Symfony’s FrankenPHP integration ships via the runtime/frankenphp-symfony package. Most Symfony applications work in worker mode without code changes. The framework implements ResetInterface on its services, which tells FrankenPHP what to clean up between requests.

composer require runtime/frankenphp-symfony

Then in your Dockerfile:

FROM dunglas/frankenphp:latest-php8.5

COPY . /app

RUN composer install --no-dev --optimize-autoloader \
    && php bin/console cache:warmup --env=prod

ENV APP_RUNTIME=Runtime\\FrankenPhpSymfony\\Runtime
ENV FRANKENPHP_CONFIG="worker ./public/index.php"

The APP_RUNTIME environment variable routes Symfony’s application runtime through the FrankenPHP-aware adapter. One developer who migrated a large Symfony application (~1,000 controllers and services) reported implementing ResetInterface on exactly one service that cached data across request boundaries. The rest worked without modification.
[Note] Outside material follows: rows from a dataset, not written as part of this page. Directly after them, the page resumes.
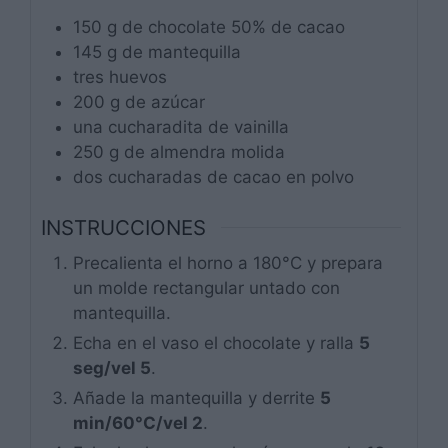
150
g
de chocolate 50% de cacao
145
g
de mantequilla
tres
huevos
200
g
de azúcar
una
cucharadita
de vainilla
250
g
de almendra molida
dos
cucharadas
de cacao en polvo
INSTRUCCIONES
Precalienta el horno a 180°C y prepara
un molde rectangular untado con
mantequilla.
Echa en el vaso el chocolate y ralla
5
seg/vel 5
.
Añade la mantequilla y derrite
5
min/60°C/vel 2
.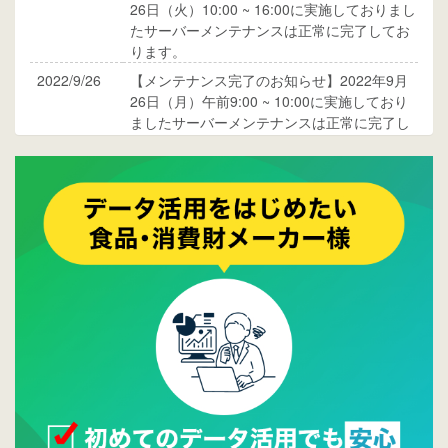
26日（火）10:00 ~ 16:00に実施しておりまし
たサーバーメンテナンスは正常に完了してお
ります。
2022/9/26
【メンテナンス完了のお知らせ】2022年9月
26日（月）午前9:00 ~ 10:00に実施しており
ましたサーバーメンテナンスは正常に完了し
ております。
2017/05/17
ウレコンでブログ掲載が始まりました。ぜひ
ご覧ください。
2015/10/19
ウレコンのサイト機能を大幅バージョンアッ
プ。詳細はこちら。⇒
告知ページへ
2015/09/28
ウレコンが機能拡充し、サイトリニューアル
しました。⇒
ウレコンFacebook
2015/04/30
Facebookページを開設しました。詳細は
こち
ら。
2015/04/20
ウレコンサイトリリースしました。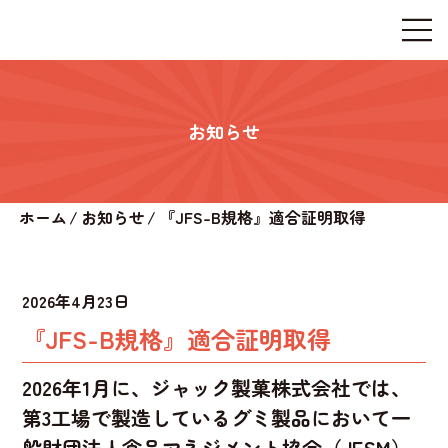
お知らせ
ホーム
/
お知らせ
/
『JFS-B規格』適合証明取得
2026年4月23日
『JFS-B規格』適合証明取得
2026年1月に、ジャック製菓株式会社では、
第3工場で製造しているグミ製品において一
般財団法人食品マネジメント協会（JFSM）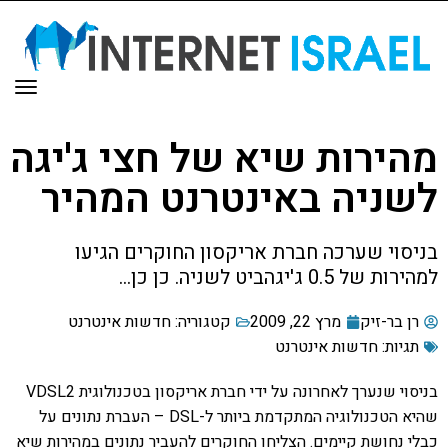
תפר
מהירות שיא של חצי ג'יגה
לשניה באינטרנט המהיר
בניסוי שערכה חברת אריקסון החוקרים הגיעו
למהירות של 0.5 ג'יגהביט לשניה. כן כן...
רן בר-זיק
מרץ 22, 2009
קטגוריה:
חדשות אינטרנט
תגיות:
חדשות אינטרנט
בניסוי שנערך לאחרונה על ידי חברת אריקסון בטכנולוגית VDSL2
שהיא הטכנולוגיה המתקדמת ביותר ל-DSL – העברת נתונים על
כבלי נחושת קיימים. הצליחו החוקרים להעביר נתונים במהירות שיא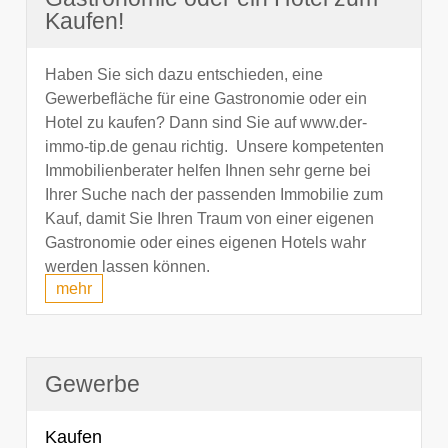
Kaufen!
Haben Sie sich dazu entschieden, eine
Gewerbefläche für eine Gastronomie oder ein
Hotel zu kaufen? Dann sind Sie auf www.der-
immo-tip.de genau richtig. Unsere kompetenten
Immobilienberater helfen Ihnen sehr gerne bei
Ihrer Suche nach der passenden Immobilie zum
Kauf, damit Sie Ihren Traum von einer eigenen
Gastronomie oder eines eigenen Hotels wahr
werden lassen können.
mehr
Gewerbe
Kaufen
What State You Actually Need to Reset

If you’re not using Laravel or Symfony’s managed integration, you need to handle the worker loop yourself. Here’s the minimal pattern:

<?php
// public/worker.php

$handler = static function() {
    // Your application bootstrap (runs ONCE)
    $app = require __DIR__ . '/../bootstrap/app.php';

    return static function() use ($app): void {
        // This closure runs for every request
        $request = Request::createFromGlobals();
        $response = $app->handle($request);
        $response->send();

        // Reset state that must not bleed between requests
        $app->reset();
    };
};

frankenphp_handle_request($handler());

The frankenphp_handle_request() function is the core primitive. It accepts a callable, blocks until a request arrives, executes your closure in the context of that request, then loops. Your bootstrap code runs in the outer closure — once. Your request handling code runs in the inner closure — every time.

The state problems to watch for: static properties on services, singleton registries that accumulate entries per request, database connection state that should be rolled back on failure, and any global that your framework doesn’t explicitly reset. Laravel Octane’s documentation includes a list of common pitfalls worth reviewing before going to production.

Multi-App and HTTPS Without a Proxy

One underappreciated feature is that FrankenPHP includes Caddy’s automatic HTTPS support. You can serve multiple applications from a single FrankenPHP instance with TLS termination handled natively, without a reverse proxy layer:

{
  "apps": {
    "http": {
      "servers": {
        "main": {
          "listen": [":443"],
          "routes": [
            {
              "match": [{ "host": ["api.example.com"] }],
              "handle": [{ "handler": "php", "root": "/var/www/api/public" }]
            },
            {
              "match": [{ "host": ["app.example.com"] }],
              "handle": [{ "handler": "php", "root": "/var/www/app/public" }]
            }
          ]
        }
      }
    }
  }
}

Certificates are provisioned and renewed automatically via Let’s Encrypt. For internal services, FrankenPHP generates self-signed certificates trusted by its built-in CA — the same approach Caddy uses for local HTTPS development.

Is It Ready for Production?

Short answer: yes, with caveats you’d apply to any high-performance runtime. The PHP Foundation’s formal adoption and the integration with Laravel and Symfony are the strongest signals that this has cleared the “interesting experiment” threshold. The 15,000 req/sec benchmarks are real, though your actual numbers depend heavily on application complexity, database I/O, and whether your services implement proper request boundary resets.

The teams running FrankenPHP in production are reporting meaningful infrastructure cost reductions — fewer instances needed to handle the same traffic. The tradeoff is that the worker mode mental model requires care upfront. A stateful bug in worker mode can cause request cross-contamination, which is a category of issue PHP developers haven’t traditionally had to think about. Read the Octane upgrade guide before deploying. Test under load before trusting the static analysis.

The trajectory is clear. FrankenPHP is not an alternative to PHP’s standard runtime — it’s the direction the runtime is moving.